Organizations can also engage more types of data, such as socio-economic, to help them produce better care and outcomes. Using these new sources of data and AI to create better care coordination plans or population health management strategies will accelerate over the next several years. This is due to the shift to pay for value, which emphasizes outcomes and better cost management.
How to implement technology innovation
To reduce costs and improve outcomes, organizations must properly implement and integrate these new technologies into healthcare ecosystem workflows. This starts with creating IT and business plans that take into account the existing IT environment, budget/political constraints and current/future business drivers.
Before you start planning the tactical implementation, you need to properly assess what your current IT environment looks like. No organization is starting from ground zero. Many have large legacy systems that may hinder future innovation.
Solutions to this include starting over from scratch or transitioning to a hybrid environment that infuses new technology with the existing infrastructure. While a hybrid environment provides some improvement over a traditional legacy infrastructure and framework, it can also create increased complexity and more workarounds in the future.

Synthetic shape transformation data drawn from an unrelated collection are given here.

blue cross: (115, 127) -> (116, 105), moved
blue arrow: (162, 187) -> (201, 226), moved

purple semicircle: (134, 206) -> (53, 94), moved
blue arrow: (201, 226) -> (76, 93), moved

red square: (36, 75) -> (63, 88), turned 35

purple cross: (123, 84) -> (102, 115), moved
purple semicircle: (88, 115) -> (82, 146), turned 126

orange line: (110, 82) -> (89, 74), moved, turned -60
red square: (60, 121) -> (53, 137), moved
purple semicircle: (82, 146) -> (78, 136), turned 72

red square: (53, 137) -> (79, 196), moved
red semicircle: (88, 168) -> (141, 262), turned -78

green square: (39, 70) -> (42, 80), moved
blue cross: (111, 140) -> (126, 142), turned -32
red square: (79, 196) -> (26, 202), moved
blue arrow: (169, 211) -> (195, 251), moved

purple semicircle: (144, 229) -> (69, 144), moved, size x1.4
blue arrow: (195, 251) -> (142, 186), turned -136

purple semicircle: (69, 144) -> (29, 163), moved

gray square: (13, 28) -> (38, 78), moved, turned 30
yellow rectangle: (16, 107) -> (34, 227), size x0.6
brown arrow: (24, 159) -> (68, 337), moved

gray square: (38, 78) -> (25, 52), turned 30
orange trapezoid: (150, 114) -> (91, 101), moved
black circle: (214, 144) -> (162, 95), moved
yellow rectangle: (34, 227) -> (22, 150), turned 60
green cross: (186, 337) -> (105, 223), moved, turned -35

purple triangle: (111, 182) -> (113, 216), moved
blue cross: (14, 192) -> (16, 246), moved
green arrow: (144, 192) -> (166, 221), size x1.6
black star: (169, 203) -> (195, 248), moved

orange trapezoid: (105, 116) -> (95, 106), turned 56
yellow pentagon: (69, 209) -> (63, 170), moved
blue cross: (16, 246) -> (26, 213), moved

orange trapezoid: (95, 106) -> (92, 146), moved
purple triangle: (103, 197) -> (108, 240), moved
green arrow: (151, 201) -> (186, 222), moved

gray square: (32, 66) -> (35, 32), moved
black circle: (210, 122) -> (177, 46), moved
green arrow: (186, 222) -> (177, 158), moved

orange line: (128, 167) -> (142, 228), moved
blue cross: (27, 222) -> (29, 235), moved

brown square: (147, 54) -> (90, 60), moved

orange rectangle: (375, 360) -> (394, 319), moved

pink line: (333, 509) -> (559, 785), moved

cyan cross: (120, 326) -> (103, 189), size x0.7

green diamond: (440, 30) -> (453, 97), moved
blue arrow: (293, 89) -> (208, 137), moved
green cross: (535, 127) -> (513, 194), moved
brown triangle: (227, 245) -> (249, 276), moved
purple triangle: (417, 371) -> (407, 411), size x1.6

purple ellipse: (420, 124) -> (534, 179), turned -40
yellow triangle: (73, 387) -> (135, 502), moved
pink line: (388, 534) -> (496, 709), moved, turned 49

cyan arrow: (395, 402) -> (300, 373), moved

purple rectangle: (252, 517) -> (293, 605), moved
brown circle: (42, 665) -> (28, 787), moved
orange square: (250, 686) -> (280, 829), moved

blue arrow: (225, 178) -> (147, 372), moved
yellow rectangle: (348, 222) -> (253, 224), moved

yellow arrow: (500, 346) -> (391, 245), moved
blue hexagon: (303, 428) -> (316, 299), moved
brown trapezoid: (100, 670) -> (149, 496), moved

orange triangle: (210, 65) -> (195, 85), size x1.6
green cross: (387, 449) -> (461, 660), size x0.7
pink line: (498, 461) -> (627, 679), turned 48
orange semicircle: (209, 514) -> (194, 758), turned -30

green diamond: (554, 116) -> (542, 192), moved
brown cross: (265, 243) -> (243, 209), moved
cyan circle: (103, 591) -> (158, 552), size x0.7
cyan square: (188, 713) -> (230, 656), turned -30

The next step is to understand how your business drivers and culture helped create the current IT environment, and what technology improvements you need to meet future challenges.
These two areas – assessing IT infrastructure and understanding the current and future business environments – combine to shape an innovation strategy. They will help you determine whether to augment the existing infrastructure or tear down and rebuild. They will also help you estimate the costs of such a strategy, and from where you can fund innovation.
Don’t fall behind
Healthcare is a more conservative industry than finance or retail. That’s good when assessing the impact of a new medication or treatment method, but not when it stifles innovative technology that saves money and lives.
If you think your organization is falling behind, don’t panic. There are many models for success and many organizations similar in size and scope to yours who face similar challenges.
Network with others in your space who are experiencing digital transformations. Learn about their approaches and how they deal with challenges and inhibitors.
Talk to healthcare analysts to get holistic industry perspectives. Meet with vendors who have helped other healthcare organizations transform and see how they can assist.
Create a detailed transformation strategy and don’t approach this endeavor piecemeal. Budget constraints and/or cultural factors can limit the size and scope of an approach. But knowing what needs to be done and the consequences of it, is critical to having technology be a cost saver, rather than a cost driver.
Tony Trenkle – Tony is a veteran healthcare IT consultant and principal of TTrenkle Consulting LLC.